_WHAT YOU ARE ASKED TO DO_:
Include in the output the line containing "von entscheidender Bedeutung." and each subsequent line of the records, through the end, transcribed exactly. Add nothing else.

_EXTRACTED DATA_:
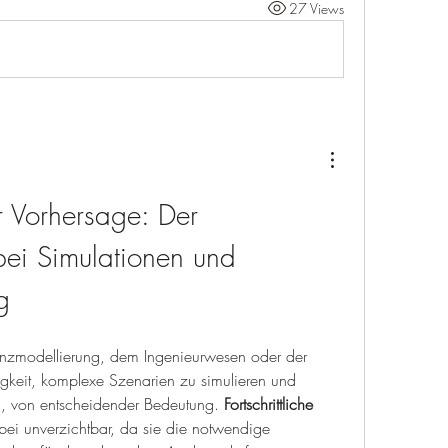
27 Views
Präzision in der Vorhersage: Der 
bei Simulationen und 
g
nanzmodellierung, dem Ingenieurwesen oder der 
igkeit, komplexe Szenarien zu simulieren und 
, von entscheidender Bedeutung. 
Fortschrittliche 
bei unverzichtbar, da sie die notwendige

_EXERCISE RESPONSE_:
, von entscheidender Bedeutung. 
Fortschrittliche 
bei unverzichtbar, da sie die notwendige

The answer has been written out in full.